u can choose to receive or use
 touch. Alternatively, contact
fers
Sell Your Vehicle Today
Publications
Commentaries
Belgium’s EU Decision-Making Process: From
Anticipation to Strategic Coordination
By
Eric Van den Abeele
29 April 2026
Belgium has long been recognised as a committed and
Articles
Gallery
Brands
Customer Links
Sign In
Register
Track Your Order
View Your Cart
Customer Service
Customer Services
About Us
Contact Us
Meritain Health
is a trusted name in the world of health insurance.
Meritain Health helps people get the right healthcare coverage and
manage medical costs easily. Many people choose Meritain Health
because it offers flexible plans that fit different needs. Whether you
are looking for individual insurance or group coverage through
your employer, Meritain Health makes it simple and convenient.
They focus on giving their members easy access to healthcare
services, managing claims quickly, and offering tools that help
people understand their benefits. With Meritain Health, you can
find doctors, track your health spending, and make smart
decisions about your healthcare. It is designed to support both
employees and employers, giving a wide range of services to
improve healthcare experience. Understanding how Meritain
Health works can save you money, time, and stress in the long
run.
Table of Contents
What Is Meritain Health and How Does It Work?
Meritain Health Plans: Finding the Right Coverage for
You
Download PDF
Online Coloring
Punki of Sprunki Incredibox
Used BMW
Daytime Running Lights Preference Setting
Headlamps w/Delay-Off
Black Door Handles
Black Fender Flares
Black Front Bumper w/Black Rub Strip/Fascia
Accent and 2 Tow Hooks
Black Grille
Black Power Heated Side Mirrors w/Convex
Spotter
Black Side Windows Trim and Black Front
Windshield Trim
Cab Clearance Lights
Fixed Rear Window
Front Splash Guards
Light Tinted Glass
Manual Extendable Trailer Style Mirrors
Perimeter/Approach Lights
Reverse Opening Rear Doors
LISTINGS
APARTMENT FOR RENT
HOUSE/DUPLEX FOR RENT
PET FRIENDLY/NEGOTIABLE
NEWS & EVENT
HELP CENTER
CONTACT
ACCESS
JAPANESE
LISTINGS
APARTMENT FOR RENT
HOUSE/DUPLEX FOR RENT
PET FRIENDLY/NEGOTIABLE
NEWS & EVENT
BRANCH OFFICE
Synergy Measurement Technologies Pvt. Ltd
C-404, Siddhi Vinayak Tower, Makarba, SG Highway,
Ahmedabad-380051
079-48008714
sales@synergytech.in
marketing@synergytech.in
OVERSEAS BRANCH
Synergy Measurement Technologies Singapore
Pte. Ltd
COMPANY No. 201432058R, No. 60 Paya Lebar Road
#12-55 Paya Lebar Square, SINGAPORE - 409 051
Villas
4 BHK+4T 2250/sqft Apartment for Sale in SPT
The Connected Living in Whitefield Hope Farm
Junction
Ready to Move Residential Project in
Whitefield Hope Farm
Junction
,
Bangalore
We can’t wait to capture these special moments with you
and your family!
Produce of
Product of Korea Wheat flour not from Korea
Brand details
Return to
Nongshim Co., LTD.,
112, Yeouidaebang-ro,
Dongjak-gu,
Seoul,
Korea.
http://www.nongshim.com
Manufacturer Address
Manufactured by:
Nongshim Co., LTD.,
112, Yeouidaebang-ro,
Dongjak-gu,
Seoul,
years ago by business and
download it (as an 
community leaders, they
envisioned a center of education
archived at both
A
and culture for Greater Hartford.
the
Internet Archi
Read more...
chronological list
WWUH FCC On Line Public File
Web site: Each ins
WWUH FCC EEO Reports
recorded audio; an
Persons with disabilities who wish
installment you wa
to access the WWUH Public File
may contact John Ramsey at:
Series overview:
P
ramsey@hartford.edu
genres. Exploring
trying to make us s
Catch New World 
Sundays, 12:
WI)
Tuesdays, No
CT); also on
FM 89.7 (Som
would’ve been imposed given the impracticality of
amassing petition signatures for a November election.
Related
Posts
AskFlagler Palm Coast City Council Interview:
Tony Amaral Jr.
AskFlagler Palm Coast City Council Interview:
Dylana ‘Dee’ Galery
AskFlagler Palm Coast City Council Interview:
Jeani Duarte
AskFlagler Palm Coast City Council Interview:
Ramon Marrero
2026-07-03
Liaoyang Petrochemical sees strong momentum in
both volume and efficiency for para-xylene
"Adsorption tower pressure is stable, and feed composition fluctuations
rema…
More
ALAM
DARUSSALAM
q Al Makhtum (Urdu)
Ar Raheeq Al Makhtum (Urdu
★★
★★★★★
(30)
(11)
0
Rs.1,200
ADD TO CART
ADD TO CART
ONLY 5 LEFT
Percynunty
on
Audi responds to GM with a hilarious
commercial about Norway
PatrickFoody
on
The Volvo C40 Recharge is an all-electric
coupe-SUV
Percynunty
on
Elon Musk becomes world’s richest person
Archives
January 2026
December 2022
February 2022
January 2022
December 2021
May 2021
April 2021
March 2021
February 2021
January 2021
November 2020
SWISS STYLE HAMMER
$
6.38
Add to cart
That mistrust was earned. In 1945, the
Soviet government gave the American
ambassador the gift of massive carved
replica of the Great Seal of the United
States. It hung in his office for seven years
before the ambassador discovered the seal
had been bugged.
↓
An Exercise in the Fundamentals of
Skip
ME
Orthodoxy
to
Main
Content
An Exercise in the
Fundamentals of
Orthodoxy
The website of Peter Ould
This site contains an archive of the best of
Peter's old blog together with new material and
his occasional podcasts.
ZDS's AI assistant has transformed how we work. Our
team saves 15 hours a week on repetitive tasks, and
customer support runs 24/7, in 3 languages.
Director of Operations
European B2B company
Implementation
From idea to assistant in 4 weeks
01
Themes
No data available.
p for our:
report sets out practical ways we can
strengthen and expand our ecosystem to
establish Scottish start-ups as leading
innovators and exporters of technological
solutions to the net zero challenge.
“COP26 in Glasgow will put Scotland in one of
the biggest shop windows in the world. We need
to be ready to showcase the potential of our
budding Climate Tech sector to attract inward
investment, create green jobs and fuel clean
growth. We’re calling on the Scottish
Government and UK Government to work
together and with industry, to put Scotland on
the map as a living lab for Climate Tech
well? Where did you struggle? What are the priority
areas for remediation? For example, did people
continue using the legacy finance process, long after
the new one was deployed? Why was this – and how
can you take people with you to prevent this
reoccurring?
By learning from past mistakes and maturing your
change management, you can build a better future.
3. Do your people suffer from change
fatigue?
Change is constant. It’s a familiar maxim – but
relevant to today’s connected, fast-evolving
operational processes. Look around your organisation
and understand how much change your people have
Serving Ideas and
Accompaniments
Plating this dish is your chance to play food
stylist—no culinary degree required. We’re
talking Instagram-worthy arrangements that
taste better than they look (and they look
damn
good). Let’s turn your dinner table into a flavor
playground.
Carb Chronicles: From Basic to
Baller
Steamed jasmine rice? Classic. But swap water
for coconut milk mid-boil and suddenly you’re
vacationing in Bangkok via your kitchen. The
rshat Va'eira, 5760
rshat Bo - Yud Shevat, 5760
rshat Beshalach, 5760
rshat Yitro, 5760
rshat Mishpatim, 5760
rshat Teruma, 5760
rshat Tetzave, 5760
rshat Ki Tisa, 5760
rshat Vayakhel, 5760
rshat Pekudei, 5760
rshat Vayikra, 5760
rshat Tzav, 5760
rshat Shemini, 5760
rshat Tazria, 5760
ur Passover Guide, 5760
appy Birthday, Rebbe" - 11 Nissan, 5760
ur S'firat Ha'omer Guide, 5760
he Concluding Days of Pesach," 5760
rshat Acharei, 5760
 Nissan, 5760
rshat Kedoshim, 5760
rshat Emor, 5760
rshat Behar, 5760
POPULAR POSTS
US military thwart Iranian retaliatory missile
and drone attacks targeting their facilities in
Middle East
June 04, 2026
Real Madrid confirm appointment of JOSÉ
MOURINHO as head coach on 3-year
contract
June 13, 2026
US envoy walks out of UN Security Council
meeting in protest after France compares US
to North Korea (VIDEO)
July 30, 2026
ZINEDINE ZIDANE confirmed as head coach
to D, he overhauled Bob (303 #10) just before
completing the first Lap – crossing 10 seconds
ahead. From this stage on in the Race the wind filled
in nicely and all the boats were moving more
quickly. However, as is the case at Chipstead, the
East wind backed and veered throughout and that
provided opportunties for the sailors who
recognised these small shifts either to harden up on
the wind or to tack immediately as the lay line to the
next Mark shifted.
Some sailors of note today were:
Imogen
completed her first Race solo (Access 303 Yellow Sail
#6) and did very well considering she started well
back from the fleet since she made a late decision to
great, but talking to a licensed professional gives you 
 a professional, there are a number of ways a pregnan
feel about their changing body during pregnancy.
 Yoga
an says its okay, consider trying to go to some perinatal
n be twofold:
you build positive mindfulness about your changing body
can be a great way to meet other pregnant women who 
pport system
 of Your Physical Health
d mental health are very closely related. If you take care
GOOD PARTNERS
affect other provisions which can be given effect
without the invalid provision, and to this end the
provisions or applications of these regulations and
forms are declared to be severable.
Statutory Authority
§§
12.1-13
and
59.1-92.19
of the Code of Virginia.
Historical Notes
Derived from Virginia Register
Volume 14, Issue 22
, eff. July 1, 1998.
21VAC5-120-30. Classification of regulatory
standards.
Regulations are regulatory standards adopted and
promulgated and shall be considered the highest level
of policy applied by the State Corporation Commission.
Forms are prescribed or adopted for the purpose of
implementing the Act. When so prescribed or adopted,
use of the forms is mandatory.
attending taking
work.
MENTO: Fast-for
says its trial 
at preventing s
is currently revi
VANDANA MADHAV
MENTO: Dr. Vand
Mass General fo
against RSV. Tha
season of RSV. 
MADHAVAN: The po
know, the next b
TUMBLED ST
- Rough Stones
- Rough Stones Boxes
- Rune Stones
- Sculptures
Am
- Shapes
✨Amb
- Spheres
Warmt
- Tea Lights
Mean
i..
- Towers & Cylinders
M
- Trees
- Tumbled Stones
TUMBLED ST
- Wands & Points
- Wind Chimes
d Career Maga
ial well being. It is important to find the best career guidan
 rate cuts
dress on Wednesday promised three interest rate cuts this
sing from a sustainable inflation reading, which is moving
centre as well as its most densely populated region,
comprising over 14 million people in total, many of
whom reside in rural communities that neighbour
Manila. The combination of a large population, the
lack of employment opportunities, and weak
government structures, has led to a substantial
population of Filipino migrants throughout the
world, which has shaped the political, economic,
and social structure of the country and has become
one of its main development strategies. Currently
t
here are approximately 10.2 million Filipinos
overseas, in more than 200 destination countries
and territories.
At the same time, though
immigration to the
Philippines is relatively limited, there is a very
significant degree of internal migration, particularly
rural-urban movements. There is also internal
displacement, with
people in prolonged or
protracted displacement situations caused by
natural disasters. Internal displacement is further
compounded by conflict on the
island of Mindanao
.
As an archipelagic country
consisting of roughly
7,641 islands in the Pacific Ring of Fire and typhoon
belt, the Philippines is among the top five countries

########################################

■ **Problem statement**
Copy out only the lines above from the one with "Accompaniments" to the one with "Real Madrid confirm appointment of JOSÉ", inclusive, exactly as they stand.

■ **Response area**
Accompaniments
Plating this dish is your chance to play food
stylist—no culinary degree required. We’re
talking Instagram-worthy arrangements that
taste better than they look (and they look
damn
good). Let’s turn your dinner table into a flavor
playground.
Carb Chronicles: From Basic to
Baller
Steamed jasmine rice? Classic. But swap water
for coconut milk mid-boil and suddenly you’re
vacationing in Bangkok via your kitchen. The
rshat Va'eira, 5760
rshat Bo - Yud Shevat, 5760
rshat Beshalach, 5760
rshat Yitro, 5760
rshat Mishpatim, 5760
rshat Teruma, 5760
rshat Tetzave, 5760
rshat Ki Tisa, 5760
rshat Vayakhel, 5760
rshat Pekudei, 5760
rshat Vayikra, 5760
rshat Tzav, 5760
rshat Shemini, 5760
rshat Tazria, 5760
ur Passover Guide, 5760
appy Birthday, Rebbe" - 11 Nissan, 5760
ur S'firat Ha'omer Guide, 5760
he Concluding Days of Pesach," 5760
rshat Acharei, 5760
 Nissan, 5760
rshat Kedoshim, 5760
rshat Emor, 5760
rshat Behar, 5760
POPULAR POSTS
US military thwart Iranian retaliatory missile
and drone attacks targeting their facilities in
Middle East
June 04, 2026
Real Madrid confirm appointment of JOSÉ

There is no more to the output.